- **WORK TO BE COMPLETED**
Within the records that follow, find every line containing the string "skip". Copy those lines.

- **RECORDED DATA**
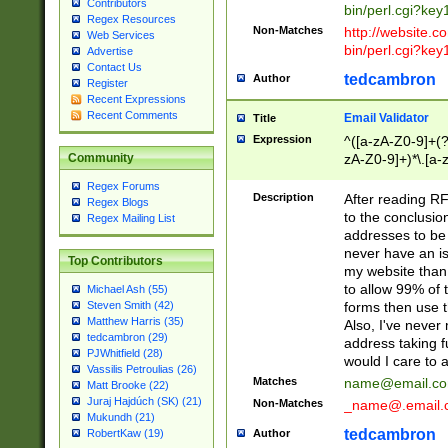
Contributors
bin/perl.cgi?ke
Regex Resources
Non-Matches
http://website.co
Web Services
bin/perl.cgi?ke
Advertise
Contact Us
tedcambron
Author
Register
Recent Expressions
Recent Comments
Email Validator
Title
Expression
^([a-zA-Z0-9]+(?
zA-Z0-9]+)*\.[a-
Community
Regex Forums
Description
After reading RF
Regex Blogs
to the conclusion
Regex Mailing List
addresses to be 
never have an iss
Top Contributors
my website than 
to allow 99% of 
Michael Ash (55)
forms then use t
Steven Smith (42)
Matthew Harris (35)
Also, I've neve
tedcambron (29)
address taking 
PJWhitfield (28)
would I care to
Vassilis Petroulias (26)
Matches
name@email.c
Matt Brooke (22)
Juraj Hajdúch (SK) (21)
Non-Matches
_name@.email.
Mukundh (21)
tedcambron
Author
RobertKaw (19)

...

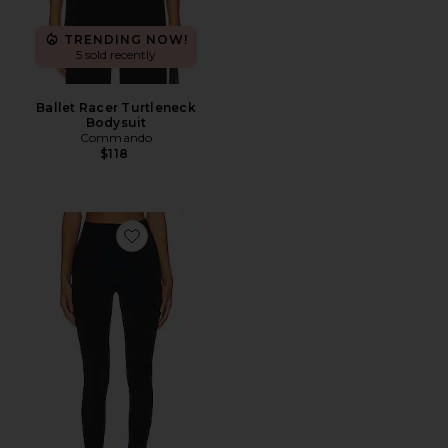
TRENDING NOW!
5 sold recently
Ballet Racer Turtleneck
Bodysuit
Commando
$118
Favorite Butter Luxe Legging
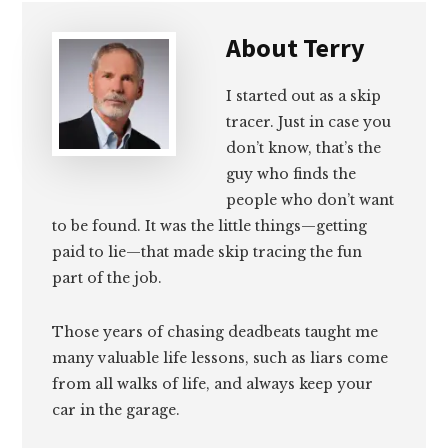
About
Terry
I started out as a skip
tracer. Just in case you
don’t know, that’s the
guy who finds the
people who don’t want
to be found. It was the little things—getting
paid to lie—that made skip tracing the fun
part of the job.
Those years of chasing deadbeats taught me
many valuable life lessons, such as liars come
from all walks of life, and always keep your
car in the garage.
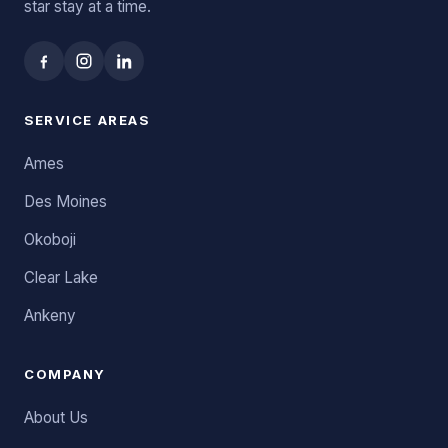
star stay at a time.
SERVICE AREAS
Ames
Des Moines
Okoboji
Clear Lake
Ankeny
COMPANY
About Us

- **RESPONSE BOX**
I started out as a skip
paid to lie—that made skip tracing the fun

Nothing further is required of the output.